The firm’s interim results, released today, reveal operating profit on an IFRS basis plunged 92 per cent to £31m in the first half of 2009, down from £391m in H1 2008.
L&G cites negative stockmarket variances for the significant fall.
On an EEV basis, operating profit actually increased 12 per cent to £657m, from £589m in the same period in 2008.
New business fell to £746m APE for the first half, down from £806m last year.
L&G strengthened its IGD surplus capital to £1.9bn in June before adding £300m of qualifying lower tier 2 debt securities issued in July, bringing the total to £2.2bn.
It estimates a proforma IGD coverage ratio of 192 per cent compared with 169 per cent quoted in the 2008 full year results.
The firm says it has no plans to launch a rights issue, following speculation from analysts, claiming it is comfortable with its enhanced capital position.
Group chief executive Tim Breedon says: “We have strengthened the balance sheet with proforma IGD surplus at £2.2bn and we expect to realise annualised cost savings of £50m by the end of 2009. IFRS operating profit has been reduced by £351m of negative investment variances in the period.
“The board has therefore decided to pay an interim dividend of 1.11p reflecting our growing confidence in cash generation and our continued determination to strengthen the balance sheet during the ongoing economic uncertainty while rewarding shareholders.
“Our focus remains on capital strength, net cash generation and cost reduction.
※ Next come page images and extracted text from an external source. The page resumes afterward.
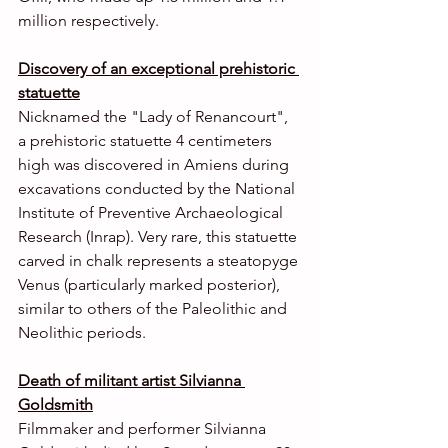
million respectively.
Discovery of an exceptional prehistoric 
statuette
Nicknamed the "Lady of Renancourt", 
a prehistoric statuette 4 centimeters 
high was discovered in Amiens during 
excavations conducted by the National 
Institute of Preventive Archaeological 
Research (Inrap). Very rare, this statuette 
carved in chalk represents a steatopyge 
Venus (particularly marked posterior), 
similar to others of the Paleolithic and 
Neolithic periods.
Death of militant artist Silvianna 
Goldsmith
Filmmaker and performer Silvianna 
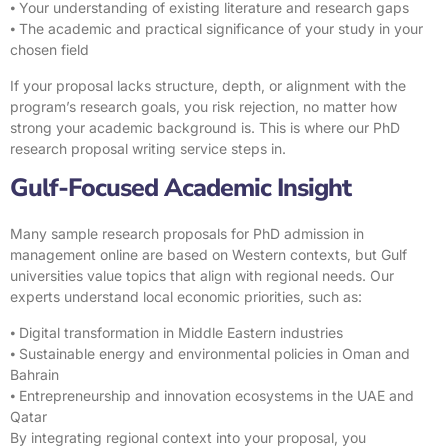
⦁ Your understanding of existing literature and research gaps
⦁ The academic and practical significance of your study in your
chosen field
If your proposal lacks structure, depth, or alignment with the
program’s research goals, you risk rejection, no matter how
strong your academic background is. This is where our PhD
research proposal writing service steps in.
Gulf-Focused Academic Insight
Many sample research proposals for PhD admission in
management online are based on Western contexts, but Gulf
universities value topics that align with regional needs. Our
experts understand local economic priorities, such as:
⦁ Digital transformation in Middle Eastern industries
⦁ Sustainable energy and environmental policies in Oman and
Bahrain
⦁ Entrepreneurship and innovation ecosystems in the UAE and
Qatar
By integrating regional context into your proposal, you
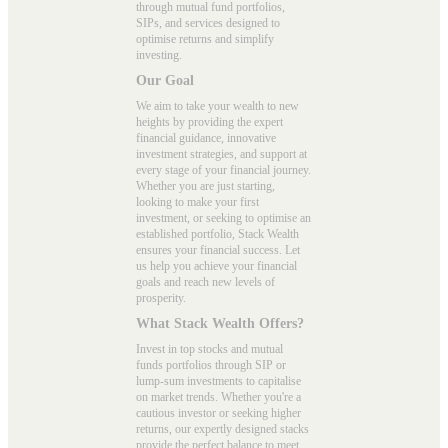
through mutual fund portfolios,
SIPs, and services designed to
optimise returns and simplify
investing.
Our Goal
We aim to take your wealth to new
heights by providing the expert
financial guidance, innovative
investment strategies, and support at
every stage of your financial journey.
Whether you are just starting,
looking to make your first
investment, or seeking to optimise an
established portfolio, Stack Wealth
ensures your financial success. Let
us help you achieve your financial
goals and reach new levels of
prosperity.
What Stack Wealth Offers?
Invest in top stocks and mutual
funds portfolios through SIP or
lump-sum investments to capitalise
on market trends. Whether you're a
cautious investor or seeking higher
returns, our expertly designed stacks
provide the perfect balance to meet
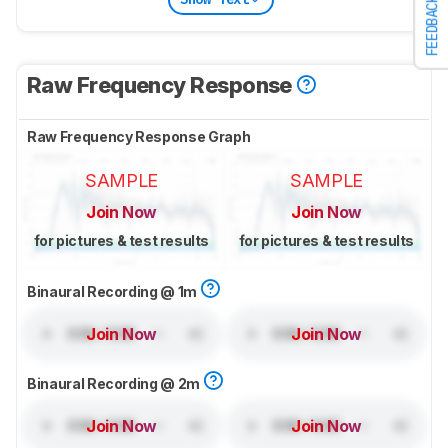
FEEDBACK
Raw Frequency Response
Raw Frequency Response Graph
SAMPLE
SAMPLE
Join Now
Join Now
for pictures & test results
for pictures & test results
Binaural Recording @ 1m
Join Now
Join Now
Binaural Recording @ 2m
Join Now
Join Now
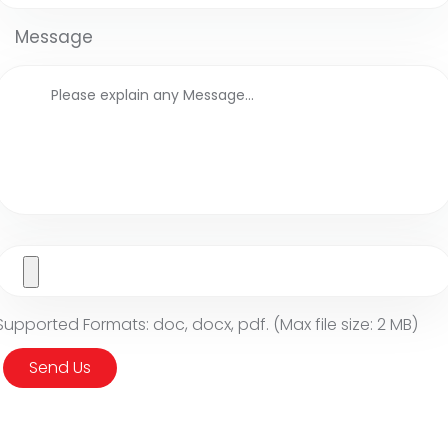
Message
Supported Formats: doc, docx, pdf. (Max file size: 2 MB)
Send Us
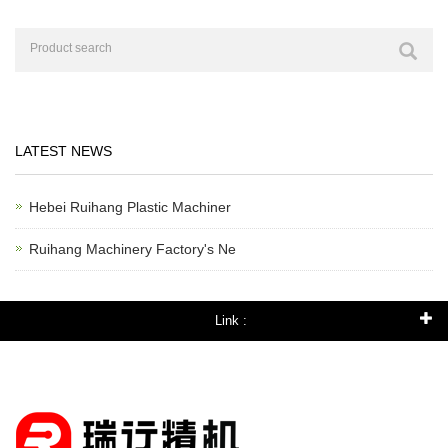
LATEST NEWS
Hebei Ruihang Plastic Machiner
Ruihang Machinery Factory's Ne
Link :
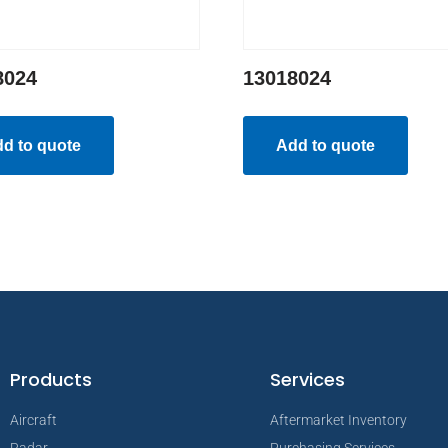
8024
13018024
d to quote
Add to quote
Products
Services
Aircraft
Aftermarket Inventory
Radar
Purchasing Services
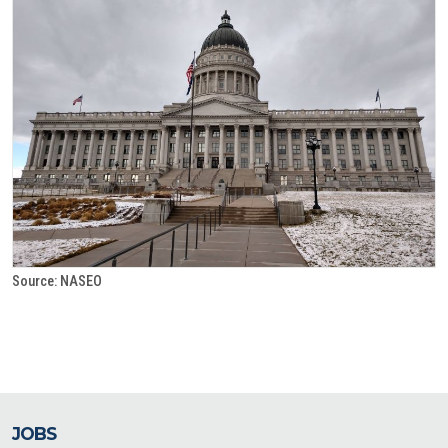
Source: NASEO
JOBS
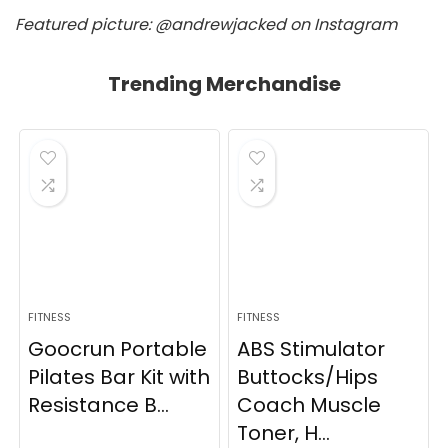
Featured picture: @andrewjacked on Instagram
Trending Merchandise
FITNESS
FITNESS
Goocrun Portable
ABS Stimulator
Pilates Bar Kit with
Buttocks/Hips
Resistance B...
Coach Muscle
Toner, H...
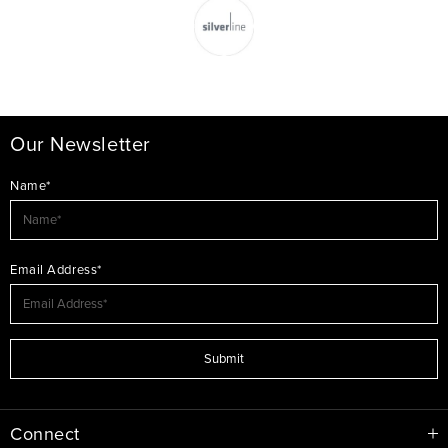
Our Newsletter
Name*
Email Address*
Submit
Connect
As a group we benefit and continue to exploit substantial synergies between risk, savings and investment management to service our customers and create value for shareholders.
“Confidence has started to return to markets but we expect some continued uncertainty for the remainder of 2009. As a result of the actions we have taken in the first half of this year and will continue to take in the second half of the year, Legal & General is better positioned to take advantage of new opportunities to grow profitably as the economy recovers.”